The growth process of the cell does not refer to the size of the cell, but the density of the number of cells present in the organism at a given time. Cell growth pertains to the increase in the number of cells present in an organism as it grows and develops; as the organism gets larger so does the number of cells present. Cells are the foundation of all organisms and are the fundamental unit of life. The growth and development of cells are essential for the maintenance of the host and survival of the organism. For this process, the cell goes through the steps of the cell cycle and development which involves cell growth, DNA replication, cell division, regeneration, and cell death. The cell cycle is divided into four distinct phases: G1, S, G2, and M. The G phase - which is the cell growth phase - makes up approximately 95% of the cycle. The proliferation of cells is instigated by progenitors. All cells start out in an identical form and can essentially become any type of cells. Cell signaling such as induction can influence nearby cells to differentiate determinate the type of cell it will become. Moreover, this allows cells of the same type to aggregate and form tissues, then organs, and ultimately systems. The G1, G2, and S phase (DNA replication, damage and repair) are considered to be the interphase portion of the cycle, while the M phase (mitosis) is the cell division portion of the cycle. Mitosis is composed of many stages which include, prophase, metaphase, anaphase, telophase, and cytokinesis, respectively. The ultimate result of mitosis is the formation of two identical daughter cells.

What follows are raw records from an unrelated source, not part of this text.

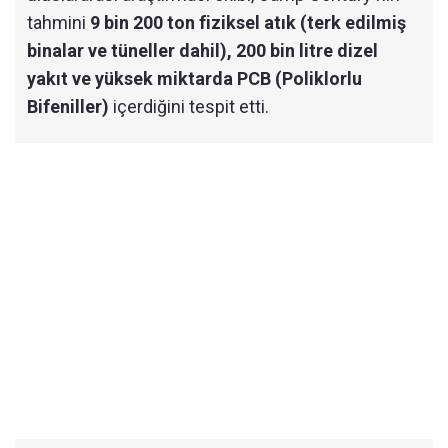
tahmini
9 bin 200 ton fiziksel atık (terk edilmiş
binalar ve tüneller dahil), 200 bin litre dizel
yakıt ve yüksek miktarda PCB (Poliklorlu
Bifeniller)
içerdiğini tespit etti.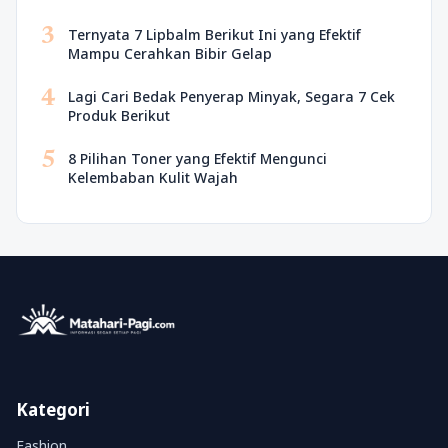
3
Ternyata 7 Lipbalm Berikut Ini yang Efektif
Mampu Cerahkan Bibir Gelap
4
Lagi Cari Bedak Penyerap Minyak, Segara 7 Cek
Produk Berikut
5
8 Pilihan Toner yang Efektif Mengunci
Kelembaban Kulit Wajah
Kategori
Fashion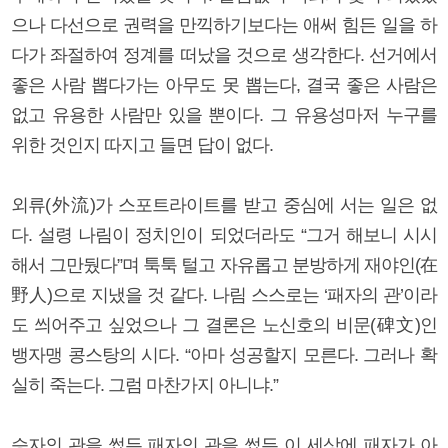
으나 다선으로 권력을 만끽하기보다는 애써 힘든 일을 하
다가 좌절하여 정계를 떠났을 것으로 생각한다. 선거에서
좋은 사람 뽑다가는 아무도 못 뽑는다, 결국 좋은 사람은
없고 유용한 사람만 있을 뿐이다. 그 유용성마저 누구를
위한 것인지 따지고 들면 답이 없다.
외류(外流)가 스포트라이트를 받고 중심에 서는 일은 없
다. 설령 나림이 정치인이 되었더라도 “그거 해보니 시시
해서 그만뒀다”며 툭툭 털고 자유롭고 분방하게 재야인(在
野人)으로 지냈을 것 같다. 나림 스스로는 ‘패자의 관’이라
도 씌어주고 싶었으나 그 결론은 노신호의 비문(碑文)인
뱅자맹 콩스탕의 시다. “아마 성공할지 모른다. 그러나 확
실히 죽는다. 그럼 마찬가지 아니냐.”
승자의 관을 썼든 패자의 관을 썼든 이 세상에 패자가 아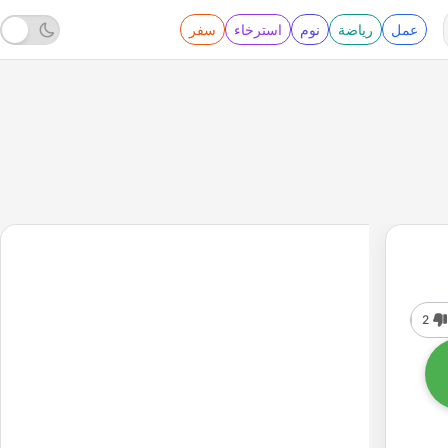
عمل
رياضة
نوم
استرخاء
سفر
2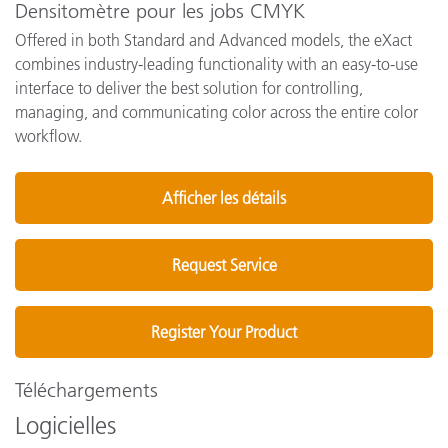
Densitomètre pour les jobs CMYK
Offered in both Standard and Advanced models, the eXact
combines industry-leading functionality with an easy-to-use
interface to deliver the best solution for controlling,
managing, and communicating color across the entire color
workflow.
Afficher les détails
Request Service
Register Your Product
Téléchargements
Logicielles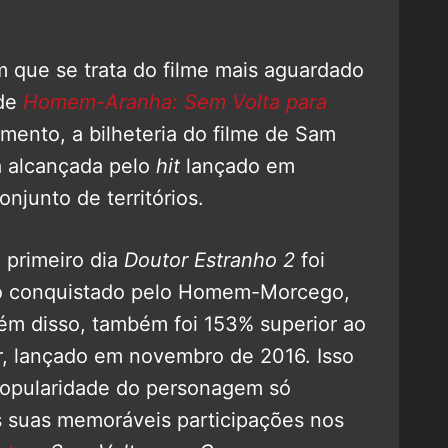
 que se trata do filme mais aguardado
sde
Homem-Aranha: Sem Volta para
omento, a bilheteria do filme de Sam
a alcançada pelo
hit
lançado em
junto de territórios.
 primeiro dia
Doutor Estranho 2
foi
o conquistado pelo Homem-Morcego,
m disso, também foi 153% superior ao
or, lançado em novembro de 2016. Isso
popularidade do personagem só
às suas memoráveis participações nos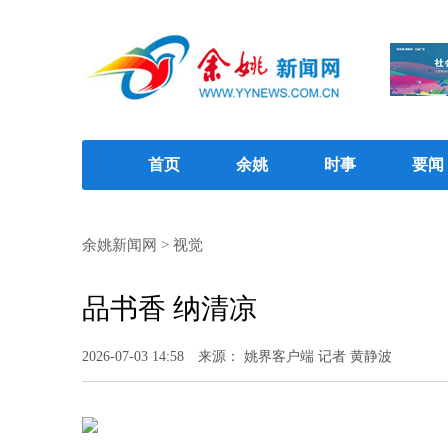
首页
余姚
时事
要闻
余姚新闻网
>
视觉
品书香 纳清凉
2026-07-03 14:58
来源： 姚界客户端 记者 黄静波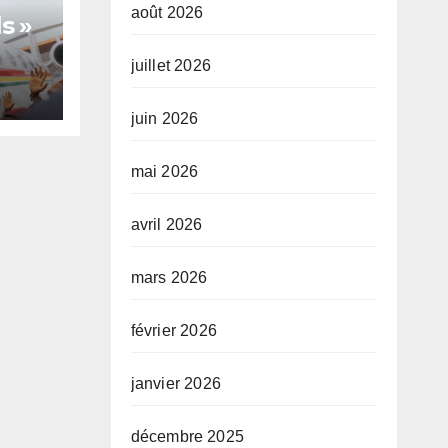
août 2026
s »
juillet 2026
juin 2026
te,
mai 2026
avril 2026
mars 2026
février 2026
janvier 2026
décembre 2025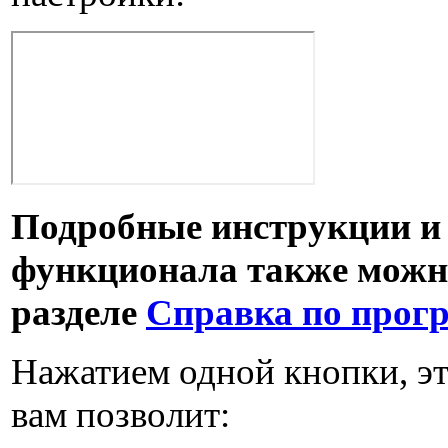
Подробные инструкции и
функционала также можн
разделе
Справка по прог
Нажатием одной кнопки, э
вам позволит: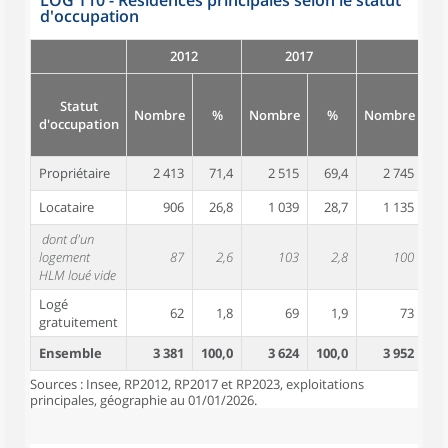
LOG T10 - Résidences principales selon le statut
d'occupation
2012
2017
Statut
Nombre
%
Nombre
%
Nombre
d'occupation
Propriétaire
2 413
71,4
2 515
69,4
2 745
6
Locataire
906
26,8
1 039
28,7
1 135
2
dont d'un
logement
87
2,6
103
2,8
100
HLM loué vide
Logé
62
1,8
69
1,9
73
gratuitement
Ensemble
3 381
100,0
3 624
100,0
3 952
10
Sources : Insee, RP2012, RP2017 et RP2023, exploitations
principales, géographie au 01/01/2026.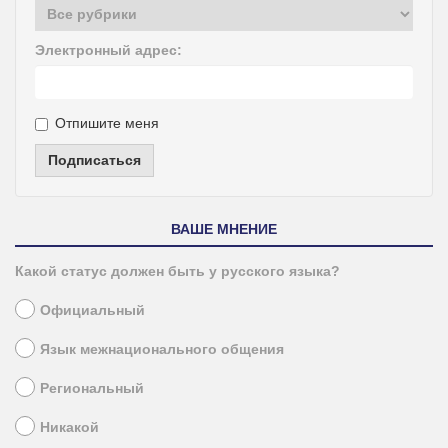
Электронный адрес:
Отпишите меня
Подписаться
ВАШЕ МНЕНИЕ
Какой статус должен быть у русского языка?
Официальный
Язык межнационального общения
Региональный
Никакой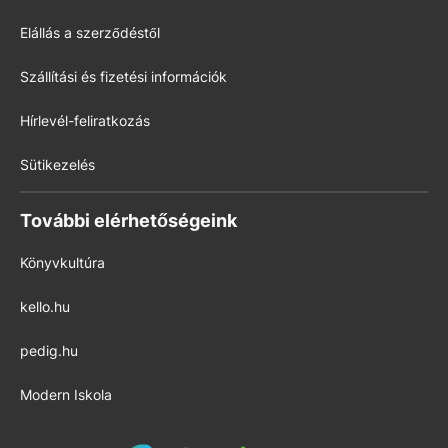
Elállás a szerződéstől
Szállítási és fizetési információk
Hírlevél-feliratkozás
Sütikezelés
További elérhetőségeink
Könyvkultúra
kello.hu
pedig.hu
Modern Iskola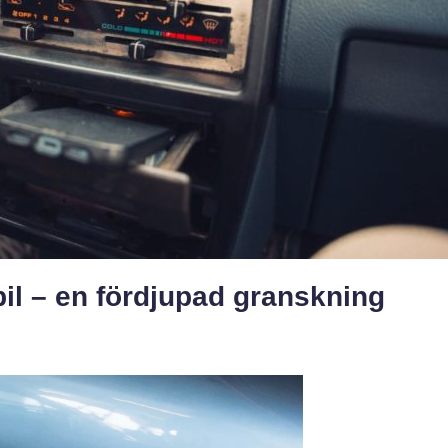
bil – en fördjupad granskning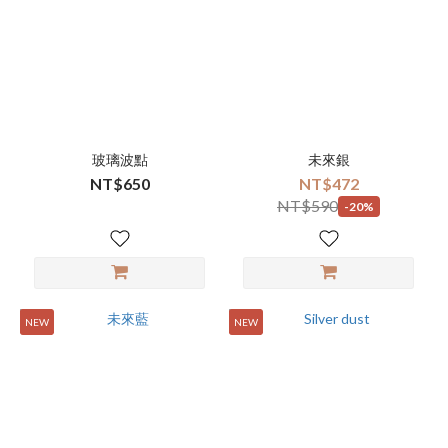
玻璃波點
未來銀
NT$650
NT$472
NT$590
-20%
NEW
NEW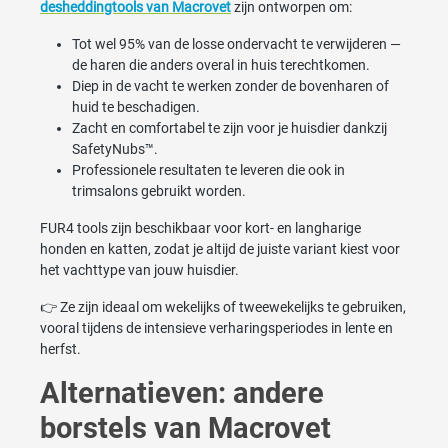
desheddingtools van Macrovet
zijn ontworpen om:
Tot wel 95% van de losse ondervacht te verwijderen —
de haren die anders overal in huis terechtkomen.
Diep in de vacht te werken zonder de bovenharen of
huid te beschadigen.
Zacht en comfortabel te zijn voor je huisdier dankzij
SafetyNubs™.
Professionele resultaten te leveren die ook in
trimsalons gebruikt worden.
FUR4 tools zijn beschikbaar voor kort- en langharige
honden en katten, zodat je altijd de juiste variant kiest voor
het vachttype van jouw huisdier.
👉 Ze zijn ideaal om wekelijks of tweewekelijks te gebruiken,
vooral tijdens de intensieve verharingsperiodes in lente en
herfst.
Alternatieven: andere
borstels van Macrovet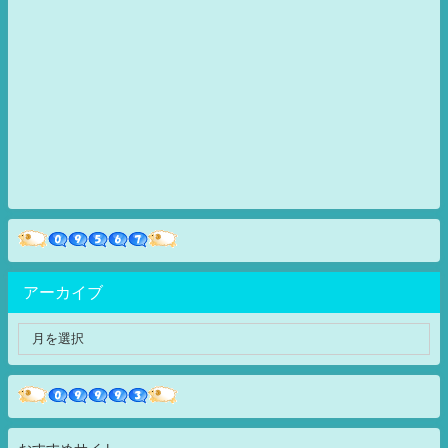
アーカイブ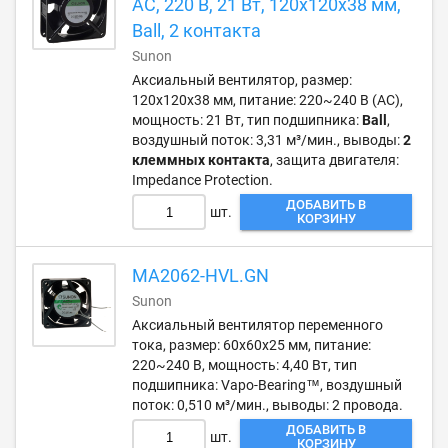
AC, 220 В, 21 Вт, 120х120х38 мм,
Ball, 2 контакта
Sunon
Аксиальный вентилятор, размер:
120х120х38 мм, питание: 220~240 В (AC),
мощность: 21 Вт, тип подшипника:
Ball
,
воздушный поток: 3,31 м³/мин., выводы:
2
клеммных контакта
, защита двигателя:
Impedance Protection.
ДОБАВИТЬ В
шт.
КОРЗИНУ
MA2062-HVL.GN
Sunon
Аксиальный вентилятор переменного
тока, размер: 60х60х25 мм, питание:
220~240 В, мощность: 4,40 Вт, тип
подшипника: Vapo-Bearing™, воздушный
поток: 0,510 м³/мин., выводы: 2 провода.
ДОБАВИТЬ В
шт.
КОРЗИНУ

The cell cycle is regulated by a series of signaling factors and complexes such as cyclins, cyclin-dependent kinase, and p53. When the cell has completed its growth process and if it is found to be damaged or altered, it undergoes cell death, either by apoptosis or necrosis, to eliminate the threat it can cause to the organism's survival.
The scientific branch that studies and diagnoses diseases on the cellular level is called cytopathology. Cytopathology is generally used on samples of free cells or tissue fragments, in contrast to the pathology branch of histopathology, which studies whole tissues. Cytopathology is commonly used to investigate diseases involving a wide range of body sites, often to aid in the diagnosis of cancer but also in the diagnosis of some infectious diseases and other inflammatory conditions. For example, a common application of cytopathology is the Pap smear, a screening test used to detect cervical cancer, and precancerous cervical lesions that may lead to cervical cancer.